Figure 3. XPS P2p spectra of the different H3PO4-lignin derived samples and deconvolution of LE2PS sample (C-O-P groups: continuous line, P2O5: dotted line and C-PO3: dashed line).
Table 1. Mass surface concentration of the different H3PO4-lignin derived samples and the corresponding contribution of different phosphorus surface group obtained by XPS analyses.
Thermal decomposition of the different lignin-derived samples was studied by TG analyses. Figure 4A represents the weight loss of the different lignin-derived samples as a function of temperature, under inert atmosphere and at a heating rate of 10°C/min. In general, three different ranges can be observed in all the samples. First, there is a small weight loss at temperatures lower than 200°C that can be partially attributed to release of water. Water can come from the phosphoric acid solution and produced by the reaction between phosphoric acid and lignin. As abovementioned, phosphoric acid cleaves aryl ether bonds in lignin, producing many transformations that include dehydration, degradation, and condensation (Jagtoyen and Derbyshire, 1998). At temperatures lower than 150°C, the acid catalyzes the hydrolysis of ether linkages, leading to the formation of ketones. These and other bond cleavage reactions that proceed through ionic mechanism promotes the release of H2O, CO, CO2, and CH4 at these low temperatures, and can contribute to the corresponding weight loss observed in Figure 4A.
Figure 4. (A) Thermogravimetric analysis in inert atmosphere for different lignin-derived samples; (B) Weight loss differences during TG analyses between the non-treated and low temperature oxidized (air) treated samples.
Between 200 and 500°C a further decrease of mass is observed associated to the release of light compounds from lignin degradation. In this temperature range, crosslinking reactions dominate over bond cleavage and de-polimerization reactions. At 250°C the structures are considered to be small polyaromatic units connected mainly by phosphate and polyphosphate bridges, including polyethylene linkages. As the temperature increases, cyclization and condensation reactions lead to increases in aromaticity and size of the poliaromatic units, enabled by the scission of P-O-C bonds (Jagtoyen and Derbyshire, 1998).
A change in the slope of the weight-loss curve can be also observed at temperatures higher than 500°C, probably associated to volatilization of carbon–oxygen complexes generated by the activation process, and to a lesser extent, to decomposition of phosphorous-compounds (as P2O5), produced by the reaction of phosphoric acid with the carbon matrix (Montané et al., 2005).

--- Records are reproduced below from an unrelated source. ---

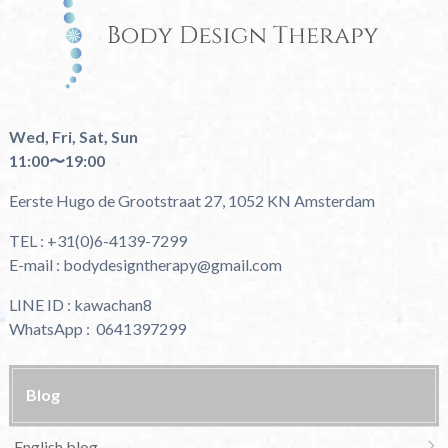
Wed, Fri, Sat, Sun
11:00〜19:00
Eerste Hugo de Grootstraat 27, 1052 KN Amsterdam
TEL : +31(0)6-4139-7299
E-mail : bodydesigntherapy@gmail.com
LINE ID : kawachan8
WhatsApp : 0641397299
Blog
English blog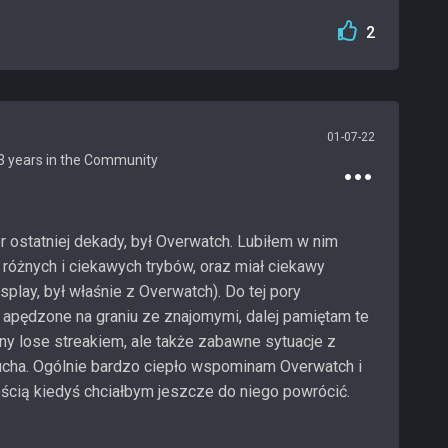
2
01-07-22
r ostatniej dekady, był Overwatch. Lubiłem w nim
 różnych i ciekawych trybów, oraz miał ciekawy
play, był właśnie z Overwatch). Do tej pory
apędzone na graniu ze znajomymi, dalej pamiętam te
y lose streakiem, ale także zabawne sytuacje z
zucha. Ogólnie bardzo ciepło wspominam Overwatch i
ścią kiedyś chciałbym jeszcze do niego powrócić.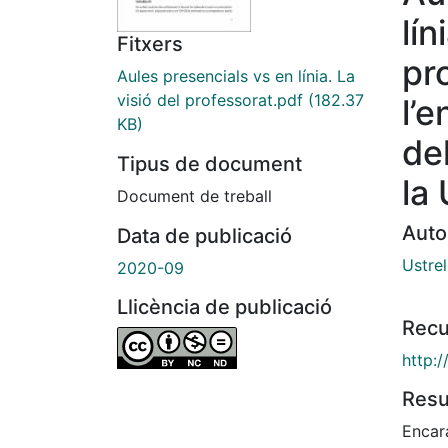
lín
Fitxers
pr
Aules presencials vs en línia. La
visió del professorat.pdf
(182.37
l’
KB)
de
Tipus de document
la
Document de treball
Auto
Data de publicació
Ustrel
2020-09
Llicència de publicació
Recu
http:
Res
Encar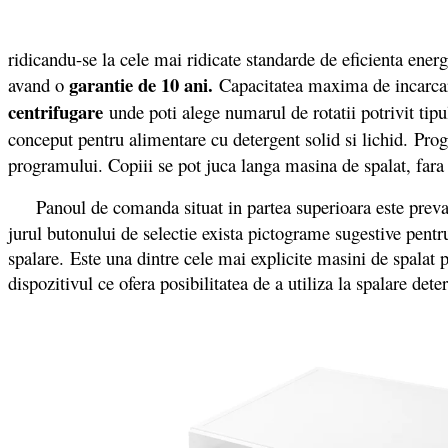
ridicandu-se la cele mai ridicate standarde de eficienta energ
garantie de 10 ani.
avand o
Capacitatea maxima de incarca
centrifugare
unde poti alege numarul de rotatii potrivit ti
conceput pentru alimentare cu detergent solid si lichid. Pr
programului. Copiii se pot juca langa masina de spalat, fara
Panoul de comanda situat in partea superioara este prev
jurul butonului de selectie exista pictograme sugestive pentru
spalare. Este una dintre cele mai explicite masini de spalat
dispozitivul ce ofera posibilitatea de a utiliza la spalare dete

The profiles of L2P and LE2P are very similar, suggesting the low impact of using dissolved lignin in ethanol in the thermal decomposition reactions. However, the weight loss curves of the samples treated with air (L2PS and LE2PS) are above those of L2P and LE2P samples. If the difference between the weight loss for a specific temperature of the non-treated and treated samples is represented as a function of temperature (Figure 4B), an important weight loss deviation around 700°C can be noticed for both curves, suggesting that the treatment with air generates significant differences to the samples treated with phosphoric acid. Montané et al. (2005) proposed that the peak observed at 650°C in the DTG curves was attributed to the volatilization of P2O5. On the other hand, Martínez De Yuso et al. (2014) found a band around 800°C, which they associated to the more important crosslinking reactions to produce aromatic units. Therefore, the treatment with air seems to stabilize or increase the number of phosphate and polyphosphate bridges, and/or to increase other crosslinking reactions. With this regard, although the weight loss percentage from 800°C is the same for the samples L2PS and LE2PS (around 10%), the remaining weight is not equal, due to a higher weight loss between 750 and 800°C. The weight loss observed in this range temperature coincides with the higher CO evolution observed in the TPD analysis for the LE2PS400 sample, and it is associated to the higher presence of C-O-PO3 surface groups (Bedia et al., 2009).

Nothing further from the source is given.